ISLAMABAD - Improving the precarious balance of payments position, bringing down the fiscal deficit, avoiding debt trap, keeping inflation in check and yet grow are the major macroeconomic challenges that the economy is faced with’, says quarterly Economy Watch launched by Pakistan Institute of Development Economics (PIDE).
The document released examines the state October-December 2013 quarter covering almost all the macroeconomic aspects of the economy. The document also offers viewpoint on some key economic issues. The report points out that the weakness of balance of payments position, including the low level of foreign reserves, has made the Rupee vulnerable to speculative attacks with at least two spikes being observed in the last couple of months. The exchange rate has depreciated by 6.9 percent since June 1 2013. The Watch argues that the low reserves have circumscribed the authorities’ ability to counter speculative attacks by aggressively intervening in the market and this makes the rupee vulnerable. The report highlights that public debt has exceeded the limit of 60 percent of GDP specified in Fiscal Responsibility Debt Limitation Act (FRDL). The report goes on to stress that mere the act of reporting crossing of the debt limit to the Parliament, as required under FRDL, is not enough to rein in the burgeoning debt.
The document calls for a stronger proviso to respect the debt ceiling.
The PIDE Economy Watch states that though the credit to the private sector has picked up in recent months, however, with the government borrowing heavily from the SBP there is still substantial crowding out of the private sector. With government’s appetite for borrowing rather huge and SBP’s discount rate high enough, the banks have all the incentive to indulge in ‘risk-free’ lending to the SBP rather than undertake risky and time consuming lending to private sector, states the Watch.
The PIDE Economy Watch hints at the prevalence of political business cycle phenomenon in Pakistan before and after the elections of 2008 and 2013. The report argues that before the elections of 2008 and 2013 expansionary policies were pursued. Difficult adjustments like passing on the increase in oil and utility prices and adjusting the exchange rate were delayed necessitating the need to follow contractionary polices post-elections. The pre-election expansionary policies are one reason why incoming regimes inherit the economy in poor shape, states the report. The document further states that these expansionary policies are often financed by money-printing from the SBP.

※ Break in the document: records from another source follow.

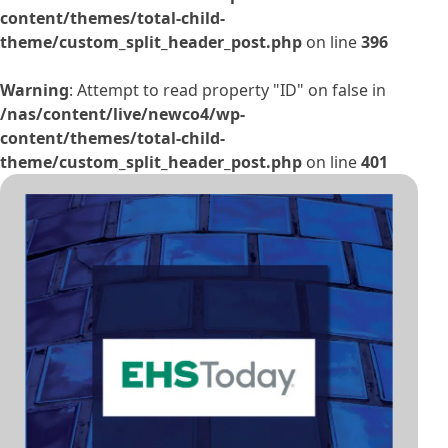
content/themes/total-child-
theme/custom_split_header_post.php
on line
396
Warning
: Attempt to read property "ID" on false in
/nas/content/live/newco4/wp-
content/themes/total-child-
theme/custom_split_header_post.php
on line
401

Building on from this, the report stresses that an independent central bank is essential to avoid the kind of economic fluctuations mentioned above. Under the prevailing SBP act the Governor SBP is appointed for a term of three years with an option of contract renewal for another term at the discretion of the government. Arguing that the provision of renewal at the discretion of the government has the potential to compromise the independence of the Governor, the document suggest a single term of 5-6 years. The report also emphasises that a criteria and procedure needs to developed for appointment of the Governor of the SBP while benefitting from international best practices in this regard.
Commenting on the GSP Plus status granted to Pakistan for a period of 10 years by European Union, the report welcomes it as a great opportunity for the country. The report urges that while facilitating exporters to exploit this opportunity, a cost-benefit analysis would be essential, especially if this involves diversion of resources from one industry to another. The case of diversion of gas from some IPPs has been cited as an example. The report also stresses that GSP plus is essentially based on the infant industry argument and the exporters should use the ten-year period to become competitive on their own in the international market.